FT-MPI [57] from University of Tennessee, Knoxville, attempts to provide fault-tolerance

in MPI by extending the MPI process states and communicator states from the simple {valid,

invalid} as specified by the standard to a larger number of states. A communicator is an

important scoping and addressing data structure defined in the MPI standard that defines a

communication context, and a set of processes in the context. The range of communicator states

specified by FT-MPI helps the application with the ability to decide how to alter the

communicator, its state and the behavior of the communication between intermediate states on

occurrence of a failure. In case of a failure, FT-MPI returns a handle back to the application.

MPI communicator functions specified in the MPI-2 standard are used to shrink, expand or

rebuild communicators. FT-MPI provides for graceful degradation of applications but has no

support for transparent recovery from faults. The design concept of FEMPI is also largely based

upon FT-MPI, although there are significant differences given that FEMPI is designed to target

embedded, resource-limited, and mission-critical systems where faults are more commonplace,

such as payload processing in space.









4.3 Design of FEMPI

As described in the previous section, several efforts have been made to develop fault-

tolerant MPI implementation. However, all the designs described target conventional large-scale

HPC systems with sufficient system resources to cover the additional overhead for fault

tolerance. More importantly, very few among those designs have been successfully implemented

and are mature enough for practical use. Also, the designs are quite heavyweight primarily

because fault tolerance is based on extensive message logging and checkpointing. Many of the

designs are also based on centralized coordinators that can incur severe overhead and become a

bottleneck in the system. An HPC system in space requires a reliable and lightweight design of

fault-tolerant MPI. Among those that exist, FT-MPI from University of Tennessee [57] was

viewed to be the one with the least overhead and is the most mature design in terms of

realization. However, FT-MPI is built atop a metacomputing system called Harness that can be

too heavy for embedded systems to handle.

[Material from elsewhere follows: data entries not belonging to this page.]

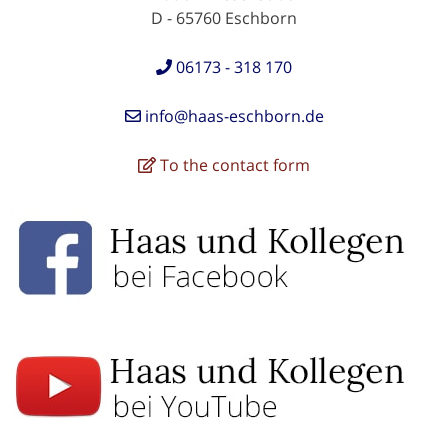
D - 65760 Eschborn
06173 - 318 170
info@haas-eschborn.de
To the contact form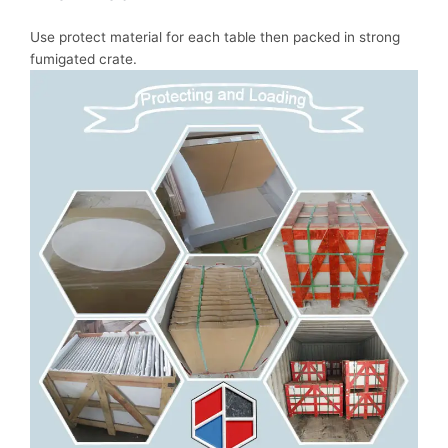
Use protect material for each table then packed in strong
fumigated crate.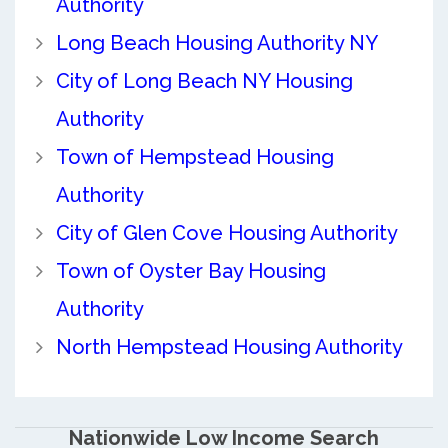
Authority
Long Beach Housing Authority NY
City of Long Beach NY Housing
Authority
Town of Hempstead Housing
Authority
City of Glen Cove Housing Authority
Town of Oyster Bay Housing
Authority
North Hempstead Housing Authority
Nationwide Low Income Search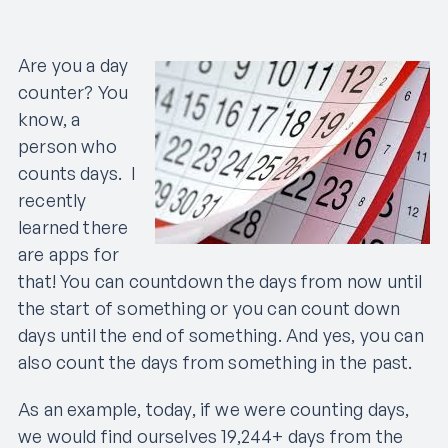
Are you a day
counter? You
know, a
person who
counts days. I
recently
learned there
are apps for
that! You can countdown the days from now until
the start of something or you can count down
days until the end of something. And yes, you can
also count the days from something in the past.
As an example, today, if we were counting days,
we would find ourselves 19,244+ days from the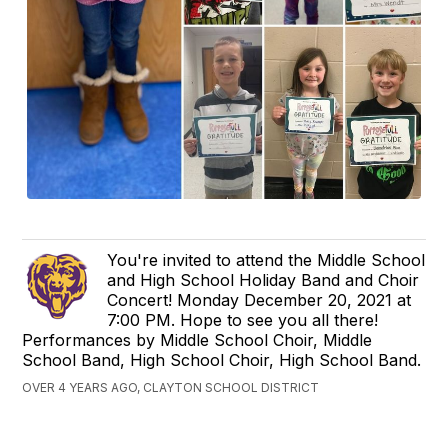
You're invited to attend the Middle School
and High School Holiday Band and Choir
Concert! Monday December 20, 2021 at
7:00 PM. Hope to see you all there!
Performances by Middle School Choir, Middle
School Band, High School Choir, High School Band.
OVER 4 YEARS AGO, CLAYTON SCHOOL DISTRICT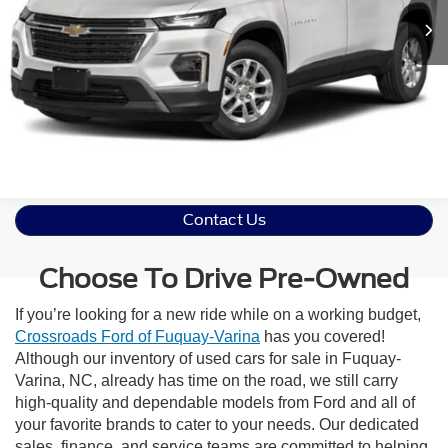
Get More Details
Contact Us
Choose To Drive Pre-Owned
If you’re looking for a new ride while on a working budget,
Crossroads Ford of Fuquay-Varina
has you covered!
Although our inventory of used cars for sale in Fuquay-
Varina, NC, already has time on the road, we still carry
high-quality and dependable models from Ford and all of
your favorite brands to cater to your needs. Our dedicated
sales, finance, and service teams are committed to helping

For the design of FEMPI, we try to avoid design and performance pitfalls of existing HPC

tools for MPI but leverage useful ideas from these tools. FEMPI is a lightweight design in that it

does not depend upon any message logging, specialized checkpointing, centralized coordination

or other large middleware systems. Our design of FEMPI resembles FT-MPI. However, the

recovery mechanism in FEMPI is different in that it is completely distributed and does not

require any reconstruction of communicators. On the other hand, FT-MPI requires the

reconstruction of communicators on a failure for which the system enters an election state and a

voting-based leader selection is performed. The leader is responsible for distributing the new

communicator to all the nodes in the system.









4.3.1 FEMPI Architecture

Fault tolerance is provided through three stages including detection of a fault, notification

of the fault, and recovery from the fault. In order to reduce development time and to ensure

reliability, FEMPI is built atop a commercial high-availability (HA) middleware called Self-

Reliant (SR) from GoAhead Inc. whose services are used to provide detection and notification

capabilities. The primary functions of the HA middleware are resource monitoring, fault

detection, fault diagnosis, fault recovery, fault reporting, cluster configuration, event logging,

and distributed messaging. SR is based on a small, reliable, cross-platform kernel that provides

the foundation for all standard services, and its extensions. The kernel also provides a portability

layer limiting user dependencies on the underlying operating system and hardware.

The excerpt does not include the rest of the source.